Ontario adds 1.4M doses of flu vaccine as demand expected to surge – Toronto Star

Health Minister Christine Elliott makes an announcement for the funding of a new hospital in Windsor on Oct. 18, 2021.

By Rob FergusonQueen’s Park Bureau

Tue., Oct. 19, 20213 min. read

Article was updated 4 hrs ago

Ontario is getting an extra 1.4-million doses of flu vaccines this year, preparing for high demand in the COVID-19 pandemic as more people are back at their workplaces and socializing.

Free shots will be available for the general population starting next month, with jabs underway since September for nursing-home residents, hospital patients, seniors, pregnant women and others most at risk for complications, Health Minister Christine Elliott said Tuesday.

The province has ordered 7.6-million doses of flu vaccine, and Elliott urged people to get vaccinated through their doctor, nurse practitioner, pharmacy or public health unit clinic as supplies become available. Pharmacies will get 40 per cent of the of the total, an increase from last year.
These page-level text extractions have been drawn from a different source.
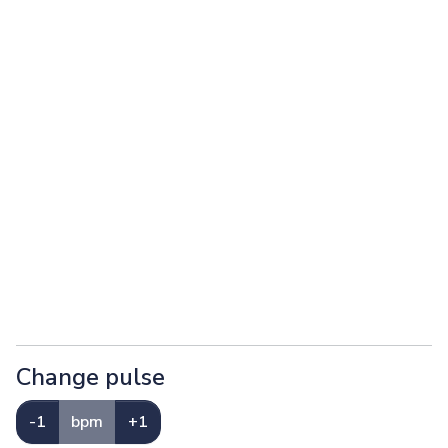
Change pulse
-1
bpm
+1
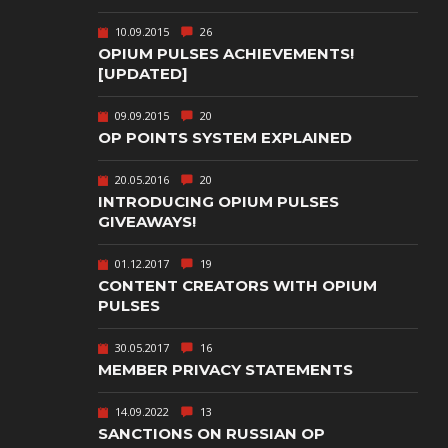
TEXT-BASED
10.09.2015
26
OWN
TOWER
OPIUM PULSES ACHIEVEMENTS!
DEFENSE
[UPDATED]
TWIN STICK
09.09.2015
20
SHOOTER
GY
OP POINTS SYSTEM EXPLAINED
T
VIRTUAL
REALITY
20.05.2016
20
INTRODUCING OPIUM PULSES
WEB
GIVEAWAYS!
PUBLISHING
01.12.2017
19
CONTENT CREATORS WITH OPIUM
PULSES
30.05.2017
16
MEMBER PRIVACY STATEMENTS
14.09.2022
13
SANCTIONS ON RUSSIAN OP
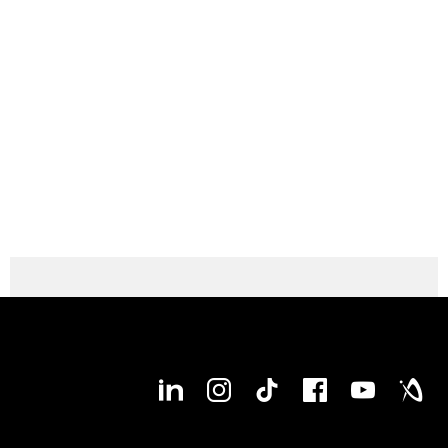
Max. X-axis stroke
1,050 mm
Max. Y-axis stroke
900 mm
Max. Z-axis stroke
1,030 mm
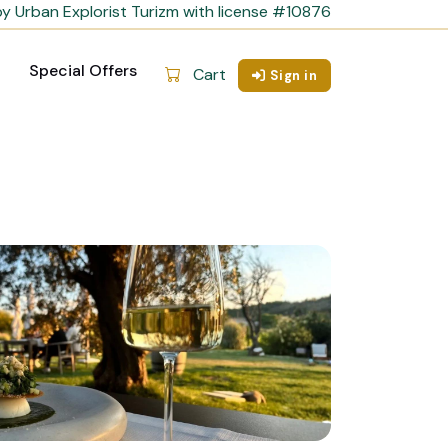
y Urban Explorist Turizm with license #10876
Special Offers
Cart
Sign in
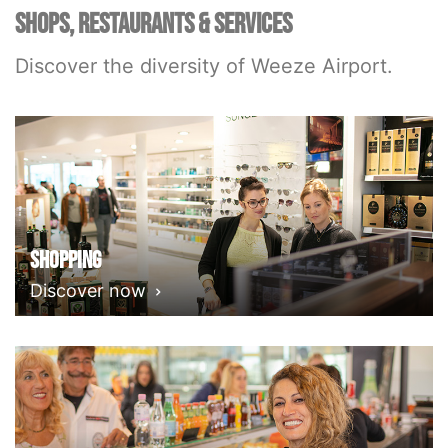
SHOPS, RESTAURANTS & SERVICES
Discover the diversity of Weeze Airport.
Shopping
Discover now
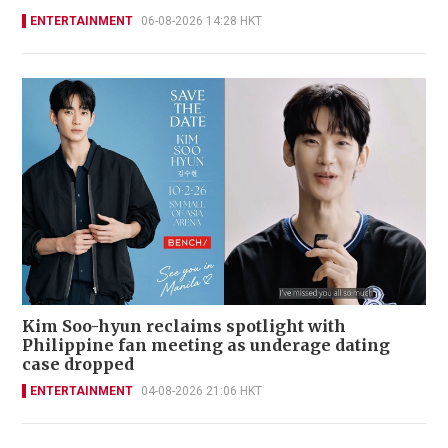
ENTERTAINMENT
06-08-2026 14:28 HKT
Kim Soo-hyun reclaims spotlight with
Philippine fan meeting as underage dating
case dropped
ENTERTAINMENT
04-08-2026 21:06 HKT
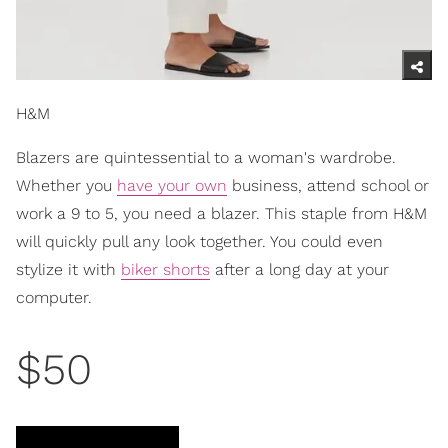
H&M
Blazers are quintessential to a woman's wardrobe.
Whether you
have your own
business, attend school or
work a 9 to 5, you need a blazer. This staple from H&M
will quickly pull any look together. You could even
stylize it with
biker shorts
after a long day at your
computer.
$50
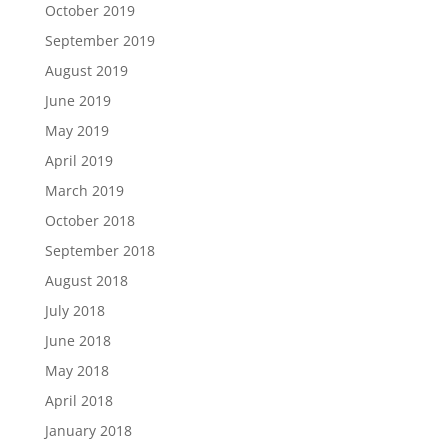
October 2019
September 2019
August 2019
June 2019
May 2019
April 2019
March 2019
October 2018
September 2018
August 2018
July 2018
June 2018
May 2018
April 2018
January 2018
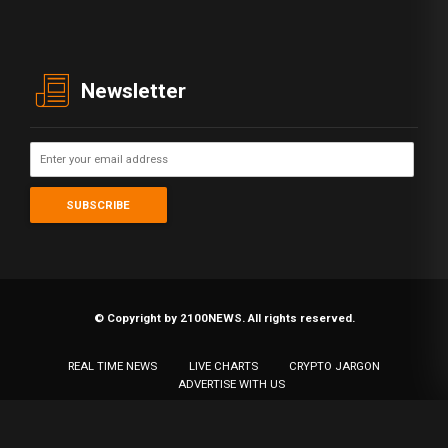
Newsletter
© Copyright by 2100NEWS. All rights reserved.
REAL TIME NEWS
LIVE CHARTS
CRYPTO JARGON
ADVERTISE WITH US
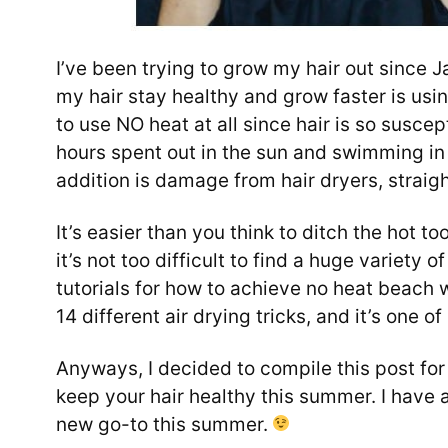
I’ve been trying to grow my hair out since 
my hair stay healthy and grow faster is using
to use NO heat at all since hair is so susce
hours spent out in the sun and swimming in c
addition is damage from hair dryers, straigh
It’s easier than you think to ditch the hot t
it’s not too difficult to find a huge variety of
tutorials for how to achieve no heat beach 
14 different air drying tricks, and it’s one o
Anyways, I decided to compile this post for
keep your hair healthy this summer. I have a
new go-to this summer.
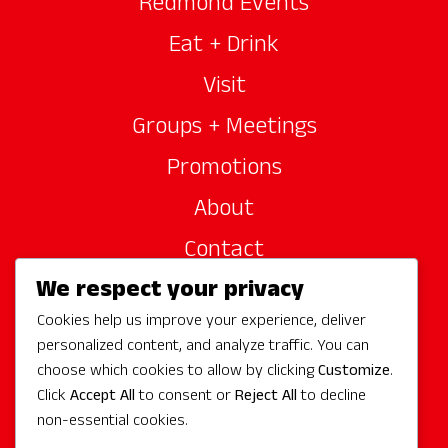
Redmond Events
Eat + Drink
Visit
Groups + Meetings
Promotions
About
Contact
We respect your privacy
Site Sponsors
Cookies help us improve your experience, deliver
Partners
personalized content, and analyze traffic. You can
Media
choose which cookies to allow by clicking
Customize
.
Click
Accept All
to consent or
Reject All
to decline
non-essential cookies.
Follow Us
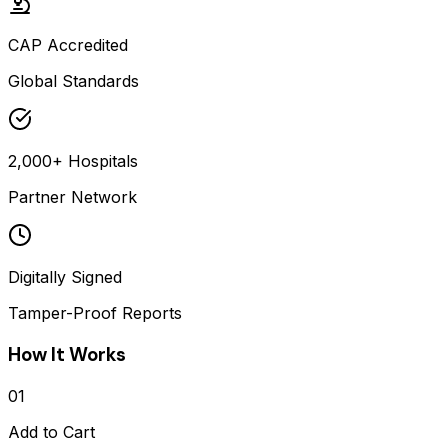
CAP Accredited
Global Standards
2,000+ Hospitals
Partner Network
Digitally Signed
Tamper-Proof Reports
How It Works
01
Add to Cart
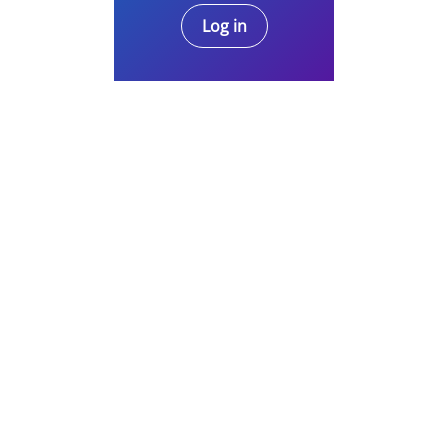
Log in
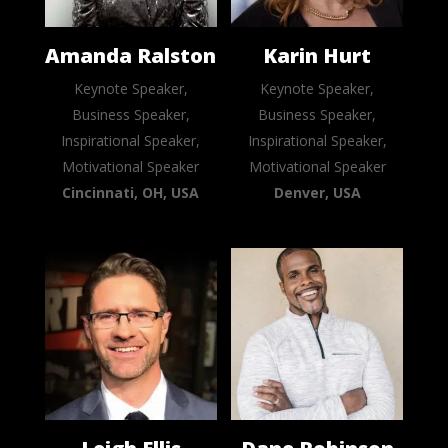
Amanda Ralston
Karin Hurt
Keynote Speaker,
Keynote Speaker,
Business Speaker,
Business Speaker,
Inspirational Speaker,
Inspirational Speaker,
Motivational Speaker
Motivational Speaker
Cincinnati, OH, USA
Denver, USA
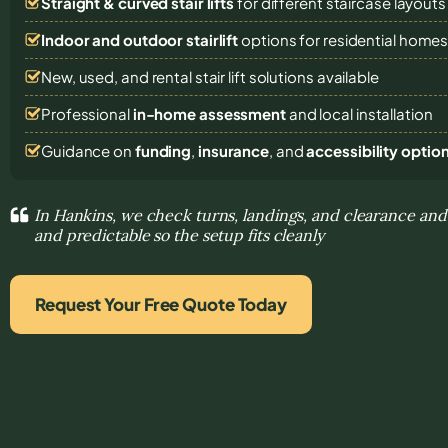
Straight & curved stair lifts
for different staircase layouts
Indoor and outdoor stairlift
options for residential home
New, used, and rental stair lift solutions
available
Professional
in-home assessment
and local installation
Guidance on
funding
,
insurance
, and
accessibility optio
In Hankins, we check turns, landings, and clearance a
and predictable so the setup fits cleanly
Request Your Free Quote Today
“Be patient and call ahead,” she advised during a news conference at a Toronto pharmacy, noting shipments come in stages.

Officials said getting the flu shot is crucial this year because many symptoms of COVID-19 are similar to those of the flu and it may be hard to tell the difference.
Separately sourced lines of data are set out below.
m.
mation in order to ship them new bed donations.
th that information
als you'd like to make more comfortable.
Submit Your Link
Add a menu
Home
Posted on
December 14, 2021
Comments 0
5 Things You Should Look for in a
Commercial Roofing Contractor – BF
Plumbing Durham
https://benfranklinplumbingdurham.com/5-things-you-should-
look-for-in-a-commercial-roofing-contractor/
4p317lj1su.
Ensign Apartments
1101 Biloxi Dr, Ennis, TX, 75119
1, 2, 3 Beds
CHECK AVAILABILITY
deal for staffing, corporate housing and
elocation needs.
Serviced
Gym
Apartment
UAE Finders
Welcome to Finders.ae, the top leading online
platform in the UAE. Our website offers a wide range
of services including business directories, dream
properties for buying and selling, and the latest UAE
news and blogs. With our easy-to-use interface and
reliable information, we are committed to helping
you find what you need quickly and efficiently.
“As we head into the fall and begin gathering indoors more often with family and friends, it is even more important to get your flu shot, in addition to following public health measures, to protect yourself and those around you,” chief medical officer Dr. Kieran Moore said in a statement.

Elliott urged anyone who has not been given a COVID-19 shot to get one — something that can be done in conjunction with the flu shot following approval from the National Advisory Committee on Immunization.

“If you haven’t had your COVID shot either, please come in and get both,” she said.

Flu cases were “historically low” last season because of lockdowns and people working or learning from home, with fewer than 25 lab-confirmed cases compared with almost 13,000 the previous season, Elliott said.

New Democrat Leader Andrea Horwath pressed Elliott for details on a plan for children aged five to 11 to get COVID-19 vaccinations now that Pfizer has applied to Health Canada for approval to administer its vaccine to that age group.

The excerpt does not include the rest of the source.